La segunda es la seguridad, y aquí la izquierda ha sido incapaz de responder. Atrapada entre su crítica histórica a la mano dura y la urgencia real de la gente, quedó paralizada. Ecuador fue el único caso en que el oficialismo se revalidó, precisamente porque Noboa ganó prometiendo combatir al crimen organizado. La izquierda sólo retuvo el poder donde adoptó la agenda de orden de la derecha. Quien no responde al miedo, pierde frente a quien promete eliminarlo.

La tercera, más dolorosa, es interna: el desgaste del poder y la incapacidad de renovarse. Donde el oficialismo de izquierda perdió de forma abultada, lo hizo con demandas insatisfechas y sin relevo generacional. Los movimientos que llegaron como insurgencias se calcificaron en aparatos. Petro gobierna con niveles de desaprobación cercanos a 57 por ciento. El caudillismo que la izquierda denunciaba terminó reproduciéndolo en su propio seno.

Hay un cuarto factor: Washington. La política hemisférica de Trump ha reforzado la convergencia entre la derecha latinoamericana y EU. Pero su impacto es ambivalente: en Argentina y Honduras fue determinante para Milei y Asfura; en Brasil, en cambio, la presión externa puede resultar contraproducente al activar reflejos de defensa soberana.

Y aquí el matiz que un análisis honesto no puede omitir. La narrativa del “giro a la derecha” es real, pero exagerada. Paz en Bolivia ganó desde el centroderecha; Noboa perdió un referéndum, y si Lula vence en octubre, México y Brasil quedarían fuera de la tendencia. El cuerpo electoral no profesa una fe ideológica estable: profesa desconfianza.

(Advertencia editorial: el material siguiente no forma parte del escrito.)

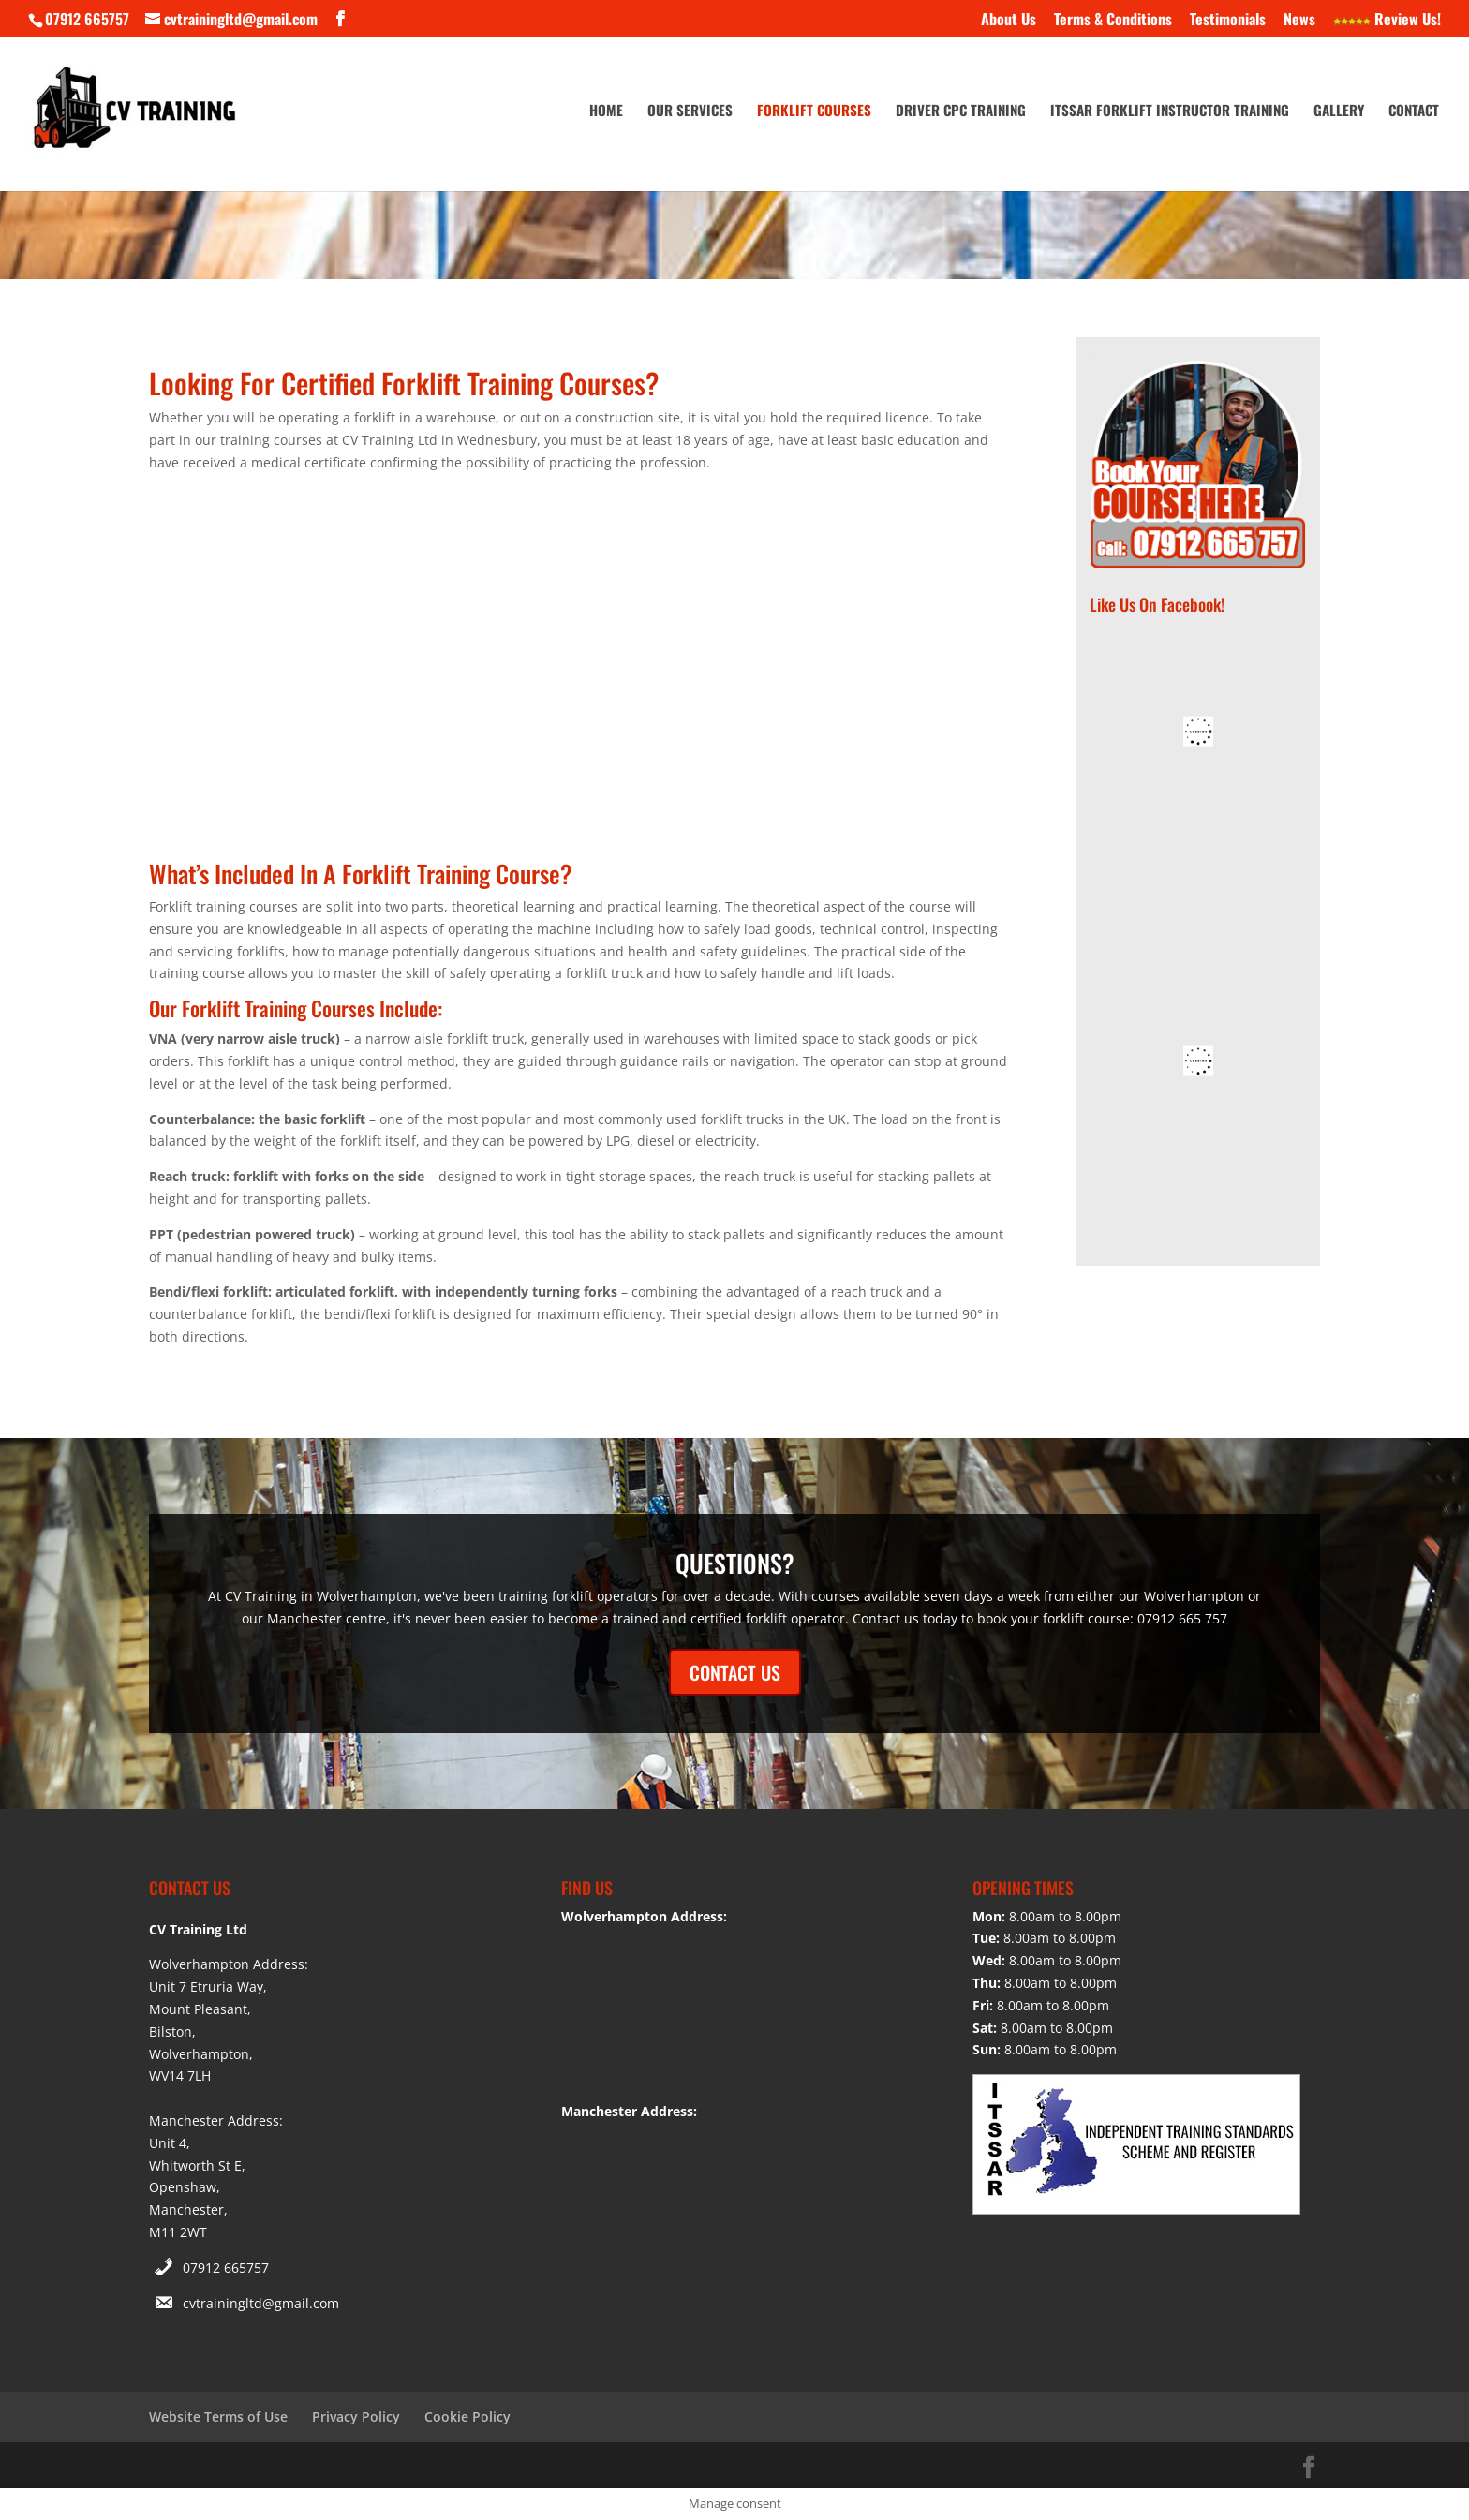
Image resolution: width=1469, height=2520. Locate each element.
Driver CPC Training (961, 111)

Lo que prevalece es la volatilidad del voto, que hace un lustro castigaba a la derecha y ahora castiga a la izquierda.

Ésa es la lección de fondo. La izquierda no perdió porque sus ideas dejaran de importar, sino porque confundió la llegada al poder con la transformación de la realidad, y gobernó como si la paciencia del electorado fuera infinita. No lo es.

La marea rosa se retira. Pero quienes celebran su retirada harían bien en recordar que las mareas, por definición, regresan. La pregunta no es si la izquierda volverá —volverá, como siempre—, sino si habrá aprendido algo en la resaca. Porque el votante latinoamericano ya demostró que no premia banderas. Premia resultados. Y castiga, sin piedad y sin ideología, a quien no los entrega.